(Beginning of Exercise data)
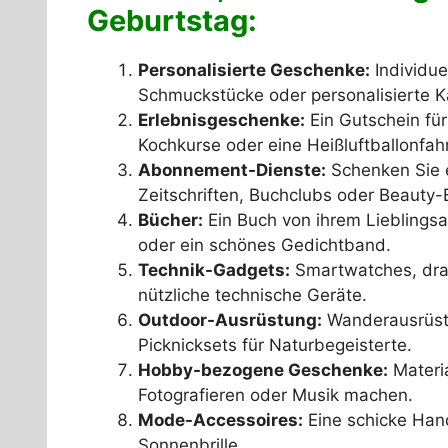
Geburtstag:
Personalisierte Geschenke:
Individue
Schmuckstücke oder personalisierte K
Erlebnisgeschenke:
Ein Gutschein fü
Kochkurse oder eine Heißluftballonfahr
Abonnement-Dienste:
Schenken Sie 
Zeitschriften, Buchclubs oder Beauty-
Bücher:
Ein Buch von ihrem Lieblingsa
oder ein schönes Gedichtband.
Technik-Gadgets:
Smartwatches, drah
nützliche technische Geräte.
Outdoor-Ausrüstung:
Wanderausrüst
Picknicksets für Naturbegeisterte.
Hobby-bezogene Geschenke:
Materia
Fotografieren oder Musik machen.
Mode-Accessoires:
Eine schicke Handt
Sonnenbrille.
(End of Exercise data)
Exercise prompt: Where a line of the entries contains "oder", report that line.

The answer:
Schmuckstücke oder personalisierte K
Kochkurse oder eine Heißluftballonfahr
Zeitschriften, Buchclubs oder Beauty-
oder ein schönes Gedichtband.
Fotografieren oder Musik machen.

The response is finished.